I peer beyond and see hundreds of jeeps, tanks, soldiers, and what look like rocket launchers on the boardwalk. All of them are pointed at the wall.
“I thought I’d give you the heads-up,” he says. “They’re going to attack sooner rather than later. I’d really like to try to get you off this beach if I can, especially before the Alpha Cavalry show up.”
“What?” Terrance says.
“A British submarine detected more of your friends in the water, about a thousand miles off the coast,” he says. “Bit of an international screwup, but they’ve got photos. It’s making a lot of the Alpha’s friends in Washington into former friends. They’re not going to
sit around and wait to be invaded.”
“More Alpha?” Terrance asks. “That’s not possible.”
“Unless there’s another race of people who can breathe underwater and swim a hundred miles an hour.”
“The Rusalka,” he says, then turns and sprints back into the camp.
“How is your mother?” Doyle asks.
“They’re putting her on trial as a traitor,” I say.
“Damn, kid, trouble really does seem to find you. How about Becca?”
“She’s surviving.”
“Her stepfather is missing. Think she knows anything about it?”
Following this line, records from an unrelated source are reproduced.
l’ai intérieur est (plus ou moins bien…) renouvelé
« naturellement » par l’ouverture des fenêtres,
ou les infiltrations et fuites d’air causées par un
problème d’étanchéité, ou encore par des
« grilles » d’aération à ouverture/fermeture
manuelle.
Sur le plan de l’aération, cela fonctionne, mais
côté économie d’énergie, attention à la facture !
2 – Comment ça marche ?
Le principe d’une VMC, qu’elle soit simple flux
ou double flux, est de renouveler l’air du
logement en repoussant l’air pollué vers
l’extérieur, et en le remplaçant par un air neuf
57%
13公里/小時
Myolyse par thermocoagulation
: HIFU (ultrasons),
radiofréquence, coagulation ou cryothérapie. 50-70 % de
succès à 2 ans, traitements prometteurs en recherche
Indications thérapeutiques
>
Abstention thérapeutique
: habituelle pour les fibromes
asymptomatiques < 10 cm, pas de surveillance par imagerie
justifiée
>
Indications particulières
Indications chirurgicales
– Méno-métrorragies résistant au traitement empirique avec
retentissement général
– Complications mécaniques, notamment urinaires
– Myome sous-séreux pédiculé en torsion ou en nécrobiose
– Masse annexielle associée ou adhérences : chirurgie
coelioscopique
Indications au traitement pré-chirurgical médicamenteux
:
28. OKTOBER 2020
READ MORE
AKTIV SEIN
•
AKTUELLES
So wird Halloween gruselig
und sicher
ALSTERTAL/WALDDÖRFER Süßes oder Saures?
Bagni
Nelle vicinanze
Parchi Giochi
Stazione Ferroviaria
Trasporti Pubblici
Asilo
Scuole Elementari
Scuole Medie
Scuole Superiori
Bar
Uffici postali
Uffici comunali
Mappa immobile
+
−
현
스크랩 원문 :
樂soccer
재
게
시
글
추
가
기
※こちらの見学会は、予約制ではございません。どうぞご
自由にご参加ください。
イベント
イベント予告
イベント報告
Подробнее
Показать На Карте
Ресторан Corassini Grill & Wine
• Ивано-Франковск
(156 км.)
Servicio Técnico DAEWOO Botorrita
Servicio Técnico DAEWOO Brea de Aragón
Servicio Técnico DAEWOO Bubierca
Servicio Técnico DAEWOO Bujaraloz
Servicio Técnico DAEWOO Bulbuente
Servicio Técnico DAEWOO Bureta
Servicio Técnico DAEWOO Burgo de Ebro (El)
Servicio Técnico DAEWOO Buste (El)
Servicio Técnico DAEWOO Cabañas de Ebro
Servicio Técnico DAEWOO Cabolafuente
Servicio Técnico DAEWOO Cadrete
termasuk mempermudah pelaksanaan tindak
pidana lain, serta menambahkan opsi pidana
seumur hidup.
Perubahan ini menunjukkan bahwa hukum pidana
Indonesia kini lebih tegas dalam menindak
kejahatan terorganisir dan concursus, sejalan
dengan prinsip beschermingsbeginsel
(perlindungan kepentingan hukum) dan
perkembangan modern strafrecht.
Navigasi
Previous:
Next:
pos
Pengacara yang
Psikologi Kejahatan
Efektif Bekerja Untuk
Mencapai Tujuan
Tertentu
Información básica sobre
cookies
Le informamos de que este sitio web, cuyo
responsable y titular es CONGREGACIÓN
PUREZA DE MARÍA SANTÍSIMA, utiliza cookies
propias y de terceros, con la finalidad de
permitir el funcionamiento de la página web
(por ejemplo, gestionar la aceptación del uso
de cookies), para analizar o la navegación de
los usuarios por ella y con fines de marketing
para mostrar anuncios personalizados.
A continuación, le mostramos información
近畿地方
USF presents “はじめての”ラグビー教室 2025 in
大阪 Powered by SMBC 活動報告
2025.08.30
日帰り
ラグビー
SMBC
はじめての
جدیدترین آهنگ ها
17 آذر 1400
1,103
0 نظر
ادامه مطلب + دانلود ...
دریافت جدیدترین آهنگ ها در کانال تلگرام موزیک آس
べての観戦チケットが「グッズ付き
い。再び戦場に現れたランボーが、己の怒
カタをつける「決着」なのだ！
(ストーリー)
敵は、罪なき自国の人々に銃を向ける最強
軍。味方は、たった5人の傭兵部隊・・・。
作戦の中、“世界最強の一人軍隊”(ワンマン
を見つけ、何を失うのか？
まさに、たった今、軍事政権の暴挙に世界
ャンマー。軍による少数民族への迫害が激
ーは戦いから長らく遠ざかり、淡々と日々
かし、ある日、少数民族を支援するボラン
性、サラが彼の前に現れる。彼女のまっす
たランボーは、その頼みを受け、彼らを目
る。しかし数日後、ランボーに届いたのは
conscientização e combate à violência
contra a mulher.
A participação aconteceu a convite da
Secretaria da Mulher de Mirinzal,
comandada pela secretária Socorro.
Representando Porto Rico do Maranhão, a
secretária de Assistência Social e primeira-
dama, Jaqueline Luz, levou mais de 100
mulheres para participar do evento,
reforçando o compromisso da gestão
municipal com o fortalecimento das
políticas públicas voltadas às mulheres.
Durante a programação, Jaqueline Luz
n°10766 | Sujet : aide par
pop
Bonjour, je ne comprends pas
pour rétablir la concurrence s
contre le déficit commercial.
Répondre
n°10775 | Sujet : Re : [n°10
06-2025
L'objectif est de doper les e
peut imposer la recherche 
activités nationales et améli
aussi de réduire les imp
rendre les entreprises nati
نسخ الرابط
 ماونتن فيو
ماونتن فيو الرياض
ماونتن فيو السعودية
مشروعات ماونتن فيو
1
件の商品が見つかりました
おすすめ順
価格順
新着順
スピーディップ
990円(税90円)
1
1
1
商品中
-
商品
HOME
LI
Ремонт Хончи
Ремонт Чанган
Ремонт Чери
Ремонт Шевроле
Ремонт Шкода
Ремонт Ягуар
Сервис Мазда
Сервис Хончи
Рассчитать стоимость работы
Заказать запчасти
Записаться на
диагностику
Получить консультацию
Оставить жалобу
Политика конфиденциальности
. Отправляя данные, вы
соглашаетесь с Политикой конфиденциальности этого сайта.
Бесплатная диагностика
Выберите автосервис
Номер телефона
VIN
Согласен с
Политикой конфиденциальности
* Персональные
I shake my head, but I know she does.
“I’d get out of here, kid,” he warns, then he’s gone.
Terrance shakes me awake. I struggle to focus my eyes. The purple sun is kissing the horizon, but it is still dark.
“Gather your things. It’s time,” he says.
“Time for what?” I ask.
“Your mother’s trial.”
“Wait! What?” I cry.
“You have to hurry,” Terrance says as he urges us to follow. With stiff legs and arms, Bex and I do our best to keep up with him. He leads us through the newly built camp. The roads and tents are back, magically recreated in the night. It makes no sense to me how Ghost’s glove works, but the results are awe-inspiring.
“I have spent the night talking to anyone who will listen about your mother. Alpha law is not my specialty, but this is what I know: Justice is swift. Once the trial begins it can end at any moment.”
“Any moment?” I cry. “What does that mean?”
“It means when the prime feels he’s heard enough, the trial is over. Now, the high accuser is sort of like a prosecutor. He will state his case against your mother and she will defend herself.”
“She doesn’t get a lawyer?” Bex says, seemingly as bewildered as me.
Terrance shakes his head and winces. “I know, but that’s how it works. No one accused of a crime against the empire is given a defender. She will argue for her life, so she needs to be fierce. After everyone has made their arguments, each speaking member of the ten remaining tribes will vote on her guilt, and then the prime will choose a punishment that pleases him.”